Liberty Mutual will take its modest successes. In the first-quarter of 2011, the Boston-based insurance carrier, the third biggest in the United States, saw total net written premium increase to $7.5 billion, 5.2 percent over the year-ago period. Long told Risk & Insurance® by telephone that he attributes that primarily to growth in the International Business Unit and rate and exposure increases in domestic personal-lines businesses.
Overall, opportunity in core commercial just isn't there.
"We're not looking for an awful lot of growth," Long said.
Long has been president of Liberty Mutual Group since June 2010 and will take on the additional role of CEO on June 29, succeeding current CEO Edmund F. Kelly, who will remain as board chairman.
Long will have a tall order in front of him at first. The insurance group's combined ratio for the first quarter including catastrophe losses from around the world was 102.5 percent. For its commercial unit, the combined ratio with CATS was 116.1 percent.
Is Long comfortable losing money on Liberty Mutual's underwriting?
"I am not particularly happy with it," he replied.
Besides the catastrophe losses from events like the Australian floods and the Japan and New Zealand earthquakes, Liberty Mutual suffered from its involvement in workers' compensation. The line represents about 13 percent of Liberty Mutual's revenue, according to Long. It also has a combined ratio across the industry of 120 percent, he said, and with interest rates where they are, "you're 15 points away from making a decent return."
That hurts when you have a disproportionate share of the workers' comp marketplace and you're "booking it appropriately," Long said.
WHAT TO DO
Long's solution in this near-term, bump-and-grind commercial insurance marketplace is to sharpen the proverbial elbows.

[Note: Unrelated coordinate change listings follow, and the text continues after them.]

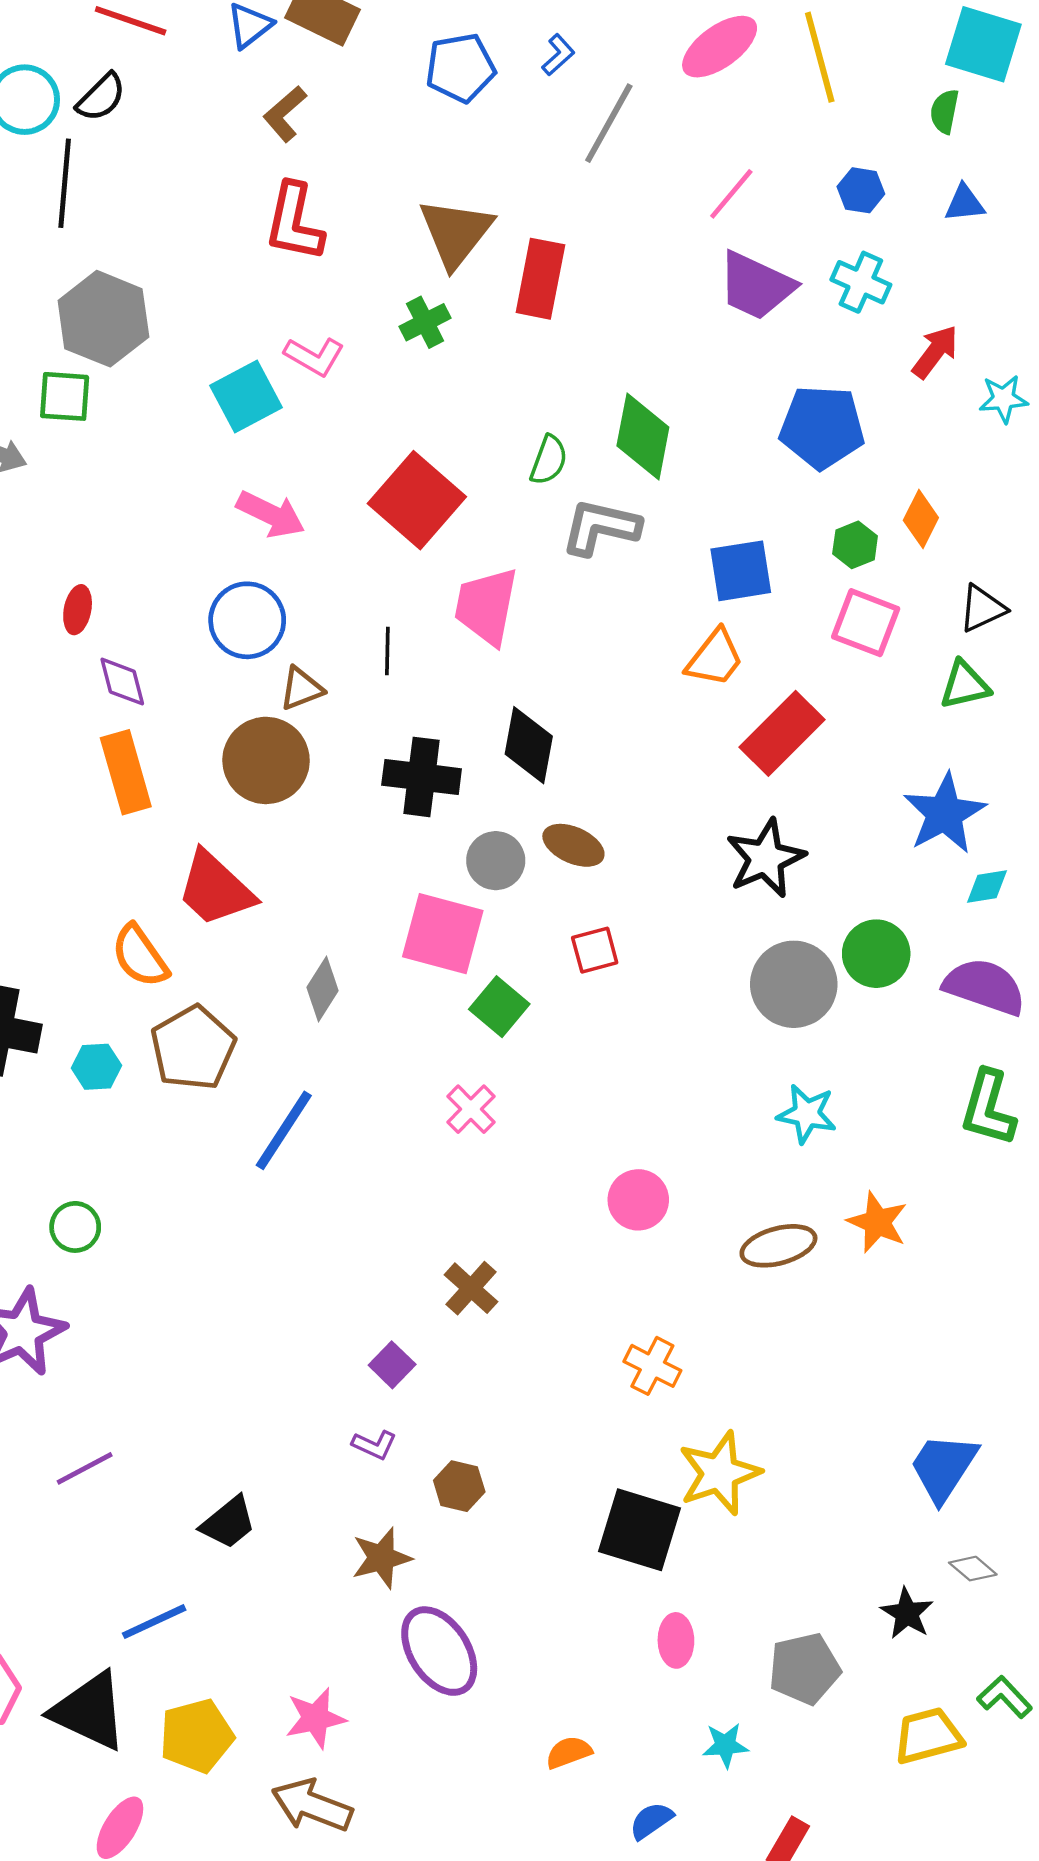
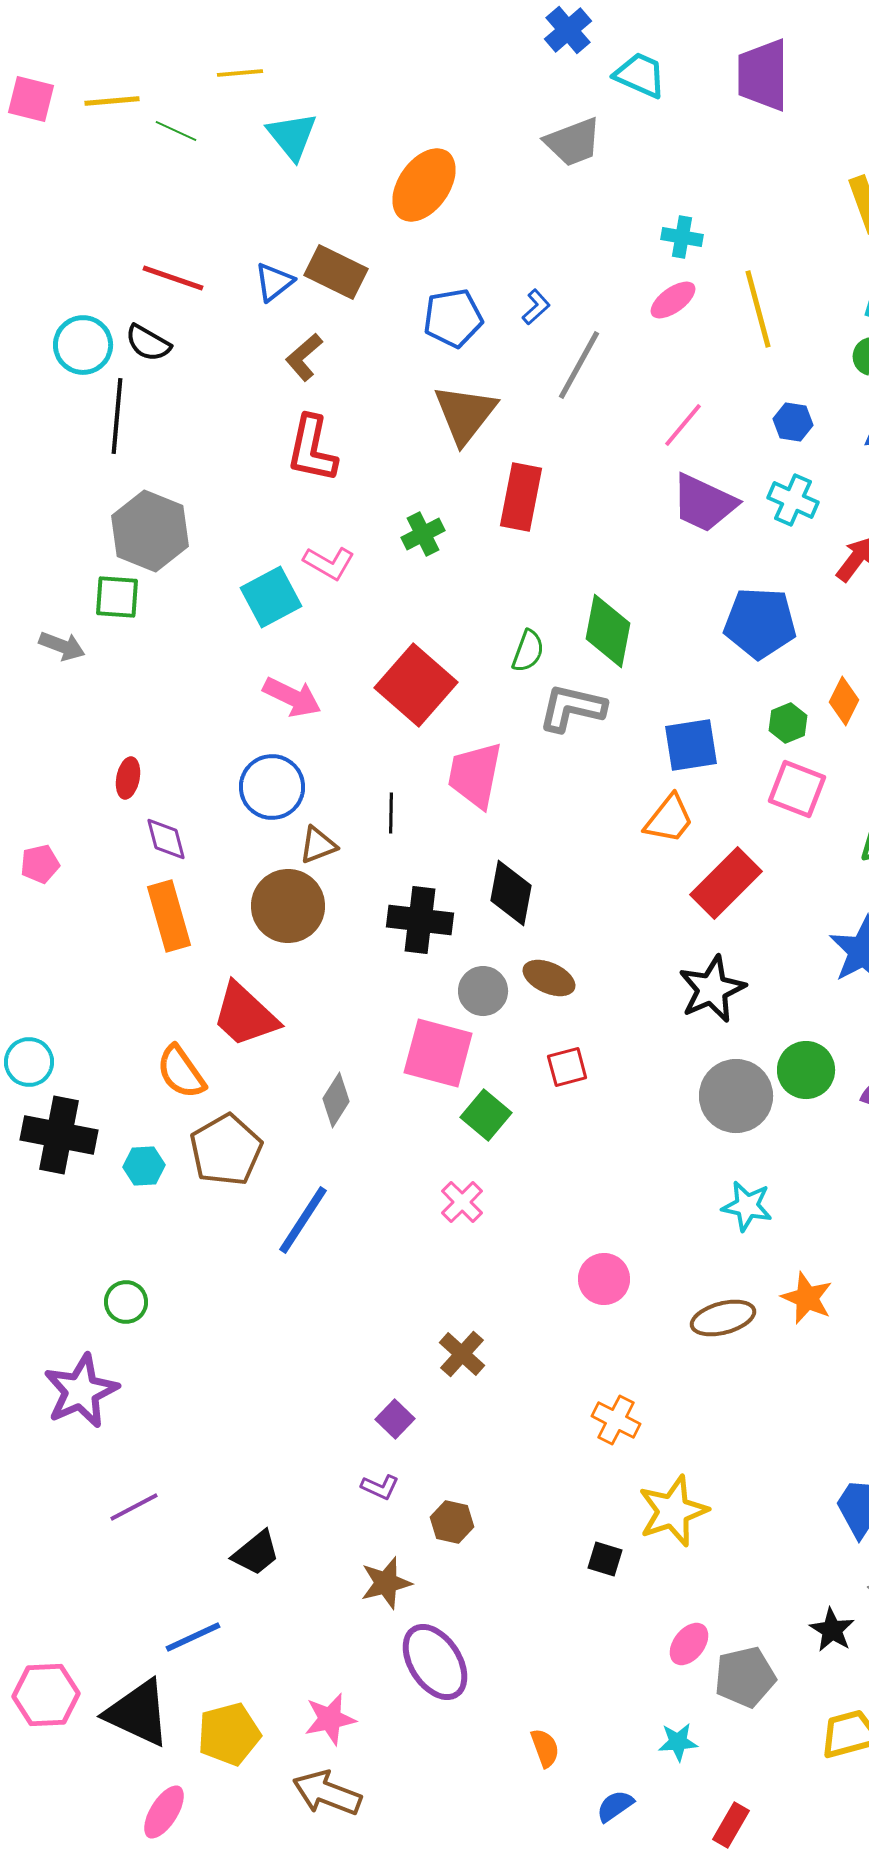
pink ellipse: (720, 47) -> (673, 300), size x0.7
black semicircle: (101, 97) -> (148, 343), turned 75
brown triangle: (456, 233) -> (465, 414), moved
black square: (639, 1530) -> (605, 1559), size x0.5
pink ellipse: (676, 1640) -> (689, 1644), moved, turned 39
orange semicircle: (569, 1752) -> (545, 1748), turned 90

That means pushing a little harder to get business that's adequately priced. Long said he's willing to sacrifice top-line growth to get it, which might be offset by growth elsewhere, such as in global insurance hotspots in the developing world.
"We're quite prepared to invest capital in China, we're quite prepared to invest in Latin America," he said. Long said that appetite could extend even to India. It might be a drain on resources in the here and right now, but it's a good long-term investment.
As for workers' comp in the U.S. market, some carriers still trumpet their opportunities for growth there. Who are they kidding, though? Growth only means cutting rate further.
For Long, the most difficult place to price and make money in workers' comp is in the middle market, where each account wants to be priced individually and there's enough competition that they can get their way. All it takes is one carrier to make a "dumb move."
"We all do that," Long said.
Yes, David H. Long is straightforward like Kelly, albeit a wee bit less in-your-face about it.
Under Long, Liberty Mutual is going to be focusing in workers' comp on risk selection and the service component of large accounts.
"We think that given the amount of data that we have, that we can identify good accounts at a portfolio basis and price them appropriately," he said.
Of course, it's another matter if the market will accept those prices.